Use of AI in the UK PR sector is a huge point of debate and interest, how is that playing out for you?
Stapleton: Because our clients are heavily regulated, we are using it in the same way as the UK; very smartly and carefully. We are helping some of our clients to figure out their recipe for using it and what their standards are. We have very strict standards about it. Because we have co-created a model, everyone in our company is able to use it internally to check logic, look at workflows and do research. We also have a tool with intent data, for example, we had a global investment bank that wanted to target 70 companies, and we were able to create a programme from a marketing perspective to pull data, and then we created a programme to target those folks. It ended up netting a lot of business for them. So, there are ways to use it but it doesn’t trump using humans. It's an additive tool that, if used correctly, can be very interesting. People say it's going to replace junior jobs but we haven't seen that, we are still hiring for junior roles and we are using AI quite extensively.
You are actually hiring for UK roles, aren’t you?
Hill: Yes we are hiring for two roles and one is a junior level position. When we were drafting the job description we made it so it's not a traditional junior PR role. You won’t come into a large agency and start with this steely structure of nine to five, and work your way up the career ladder. We want someone who can come in and immediately make a difference. We think of ourselves as a startup with rich parents in New York — which is a fun way of working, and we get a lot of leeway. There’s a realisation that the UK market is different to the US. While we have the tools, process, structure and access to [various figureheads like] head of innovation, the digital innovation team, strategy teams and all the things that come with being a strong mid-size agency, Charlotte and I are on the ground every day figuring out what will resonate with the market over here, what people care about, what they don't. As we grow to five people or 10 people, they will get access to the same kind of opportunities of thinking big and strategically about how we grow this business in the UK.
What are your plans for the future of The Bliss Group, UK?

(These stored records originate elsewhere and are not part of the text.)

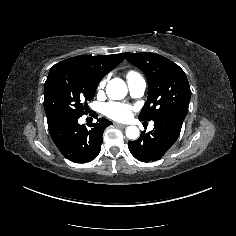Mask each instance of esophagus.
I'll return each instance as SVG.
<instances>
[{
    "label": "esophagus",
    "instance_id": "1",
    "mask_svg": "<svg viewBox=\"0 0 236 236\" xmlns=\"http://www.w3.org/2000/svg\"><path fill=\"white\" fill-rule=\"evenodd\" d=\"M114 125L119 126V127H123V128L128 126L127 124H121V123H116V122H114Z\"/></svg>",
    "mask_w": 236,
    "mask_h": 236
}]
</instances>
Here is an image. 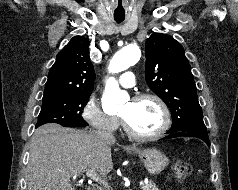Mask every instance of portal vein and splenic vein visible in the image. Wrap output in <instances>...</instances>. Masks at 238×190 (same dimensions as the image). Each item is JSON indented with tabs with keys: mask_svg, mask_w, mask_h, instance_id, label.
Segmentation results:
<instances>
[{
	"mask_svg": "<svg viewBox=\"0 0 238 190\" xmlns=\"http://www.w3.org/2000/svg\"><path fill=\"white\" fill-rule=\"evenodd\" d=\"M86 176L91 178V179H93V180H95V181H97V182H99V183H101V184H103L104 186H108L107 182L104 179H102L101 176L98 175L93 170L86 171ZM144 184H145L144 182H140L139 183V185L142 186V187L144 186Z\"/></svg>",
	"mask_w": 238,
	"mask_h": 190,
	"instance_id": "obj_1",
	"label": "portal vein and splenic vein"
}]
</instances>
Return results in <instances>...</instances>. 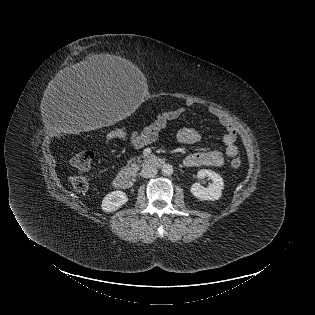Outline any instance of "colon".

Stapleton: We would really like to grow. Myself and my managing partner Michael Roth, we would really like to grow the UK, the London offices and the UK presence. We are hiring now but I’d love to grow to 10 people [in London] by next year. I want folks in the UK to know we are committed to the presence there and being deliberate about hiring locally. We want to have both; we want a strong large UK presence while continuing to evolve in the US, and keeping true to our roots of B2B and highly regulated industries. That's really what we are hoping for, is to do more local and global business out of the London/UK office.